Affaire des 49 militaires ivoiriens : Lourdes peines contre les accusés

Contrairement à ce que les tractations diplomatiques laissaient présager, le jugement ne fut pas une simple formalité. La justice malienne a tenu à jouer pleinement son rôle en organisant un procès en bonne et due forme et est entrée en voie de condamnation

Publié mardi 03 janvier 2023 à 07:05
Affaire des 49 militaires ivoiriens : Lourdes peines contre les accusés

Les 49 militaires ivoiriens qui avaient été interpellés au Mali depuis le 10 juillet dernier ont été fixés sur leur sort, le vendredi 30 décembre, à l’issue de deux jours de procès à huis clos à la Cour d’appel de Bamako. Les 46 accusés comparants ont été condamnés à 20 ans de réclusion criminelle et à deux millions d’amende chacun. Tandis que les trois dames du groupe, libérées pour raison humanitaire et n’ayant pas comparu, ont été condamnées  par contumace à la peine de mort et à 10 millions d’amende chacune.

Dans l’arrêt de renvoi devant la Cour d’assises en date du 27 décembre 2022, ces 49 militaires, qui sont tous de nationalité ivoirienne, sont inculpés d’association de malfaiteurs, attentat et complot contre le gouvernement, atteinte à la sureté extérieure de l’État, détention, port et transport d’armes et de munitions de guerre ou de défense intentionnellement en relation avec une entreprise  individuelle et collective ayant pour but de troubler gravement l’ordre public par l’intimidation ou la terreur et de complicité.

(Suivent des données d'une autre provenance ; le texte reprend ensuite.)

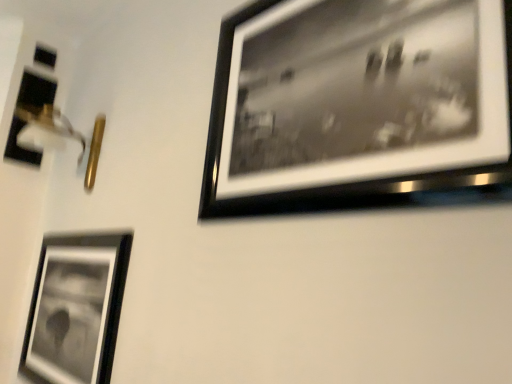 Question: Does metallic silver frame at lower left, the second picture frame when ordered from front to back, have a lesser height compared to black matte picture frame at upper right, which ranks as the first picture frame in front-to-back order?

Choices:
 (A) yes
 (B) no

Answer: (A)

Question: Is metallic silver frame at lower left, positioned as the second picture frame in right-to-left order, thinner than black matte picture frame at upper right, which ranks as the first picture frame in front-to-back order?

Choices:
 (A) no
 (B) yes

Answer: (B)

Question: Does metallic silver frame at lower left, the second picture frame when ordered from front to back, have a larger size compared to black matte picture frame at upper right, arranged as the 3th picture frame when viewed from the left?

Choices:
 (A) no
 (B) yes

Answer: (B)

Question: Is metallic silver frame at lower left, placed as the second picture frame when sorted from left to right, further to the viewer compared to black matte picture frame at upper right, which ranks as the first picture frame in front-to-back order?

Choices:
 (A) yes
 (B) no

Answer: (A)

Question: Is metallic silver frame at lower left, positioned as the second picture frame in right-to-left order, oriented away from black matte picture frame at upper right, the 1th picture frame viewed from the right?

Choices:
 (A) yes
 (B) no

Answer: (B)

Question: Is metallic silver frame at lower left, placed as the second picture frame when sorted from left to right, not close to black matte picture frame at upper right, which ranks as the third picture frame in back-to-front order?

Choices:
 (A) yes
 (B) no

Answer: (B)

Question: Is metallic silver frame at lower left, placed as the second picture frame when sorted from left to right, wider than matte black picture frame at left, arranged as the 1th picture frame when viewed from the left?

Choices:
 (A) yes
 (B) no

Answer: (B)

Question: From the image's perspective, is metallic silver frame at lower left, the second picture frame when ordered from front to back, located beneath matte black picture frame at left, arranged as the first picture frame when viewed from the back?

Choices:
 (A) yes
 (B) no

Answer: (A)

Question: Considering the relative positions of metallic silver frame at lower left, positioned as the second picture frame in right-to-left order, and matte black picture frame at left, positioned as the third picture frame in front-to-back order, in the image provided, is metallic silver frame at lower left, positioned as the second picture frame in right-to-left order, to the left of matte black picture frame at left, positioned as the third picture frame in front-to-back order, from the viewer's perspective?

Choices:
 (A) yes
 (B) no

Answer: (B)

Question: Is metallic silver frame at lower left, the second picture frame when ordered from front to back, facing towards matte black picture frame at left, arranged as the first picture frame when viewed from the back?

Choices:
 (A) no
 (B) yes

Answer: (A)

Question: Is metallic silver frame at lower left, positioned as the second picture frame in right-to-left order, positioned before matte black picture frame at left, the third picture frame viewed from the right?

Choices:
 (A) no
 (B) yes

Answer: (B)

Question: Is metallic silver frame at lower left, marked as the second picture frame in a back-to-front arrangement, placed right next to matte black picture frame at left, arranged as the 1th picture frame when viewed from the left?

Choices:
 (A) yes
 (B) no

Answer: (B)

Question: Could you tell me if black matte picture frame at upper right, the 1th picture frame viewed from the right, is facing matte black picture frame at left, arranged as the 1th picture frame when viewed from the left?

Choices:
 (A) no
 (B) yes

Answer: (A)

Cette affaire dite ministère public contre Kouassi Sanni Adam a connu son épilogue le vendredi après deux jours de procès à huis clos. La Cour d’assises a rendu deux  arrêts. Dans le premier arrêt (arrêt n°201), la Cour a condamné les 46 militaires ivoiriens (les accusés comparants) à 20 ans de réclusion criminelle et à deux millions d’amende chacun. Par le second arrêt (arrêt n°202), elle a condamné  les trois accusées non-comparantes  par contumace à la peine de mort  et à 10 millions d’amende chacune.  La Cour a, en outre, ordonné  la confiscation des armes ayant servi à la commission des infractions retenues à la charge des accusés.

C’est ce qui ressort du communiqué rendu public le vendredi dernier à l’issue du procès par le procureur général par intérim près la Cour d’appel de Bamako, Ladji Sara. Pour rappel, au début de cette affaire, les autorités ivoiriennes avaient commencé par exiger la « libération sans délai » de ces militaires dont elles jugeaient la détention illégale. Ensuite, elles ont porté l’affaire devant la Cedeao et les Nations unies. L’affaire a donc été judiciarisée.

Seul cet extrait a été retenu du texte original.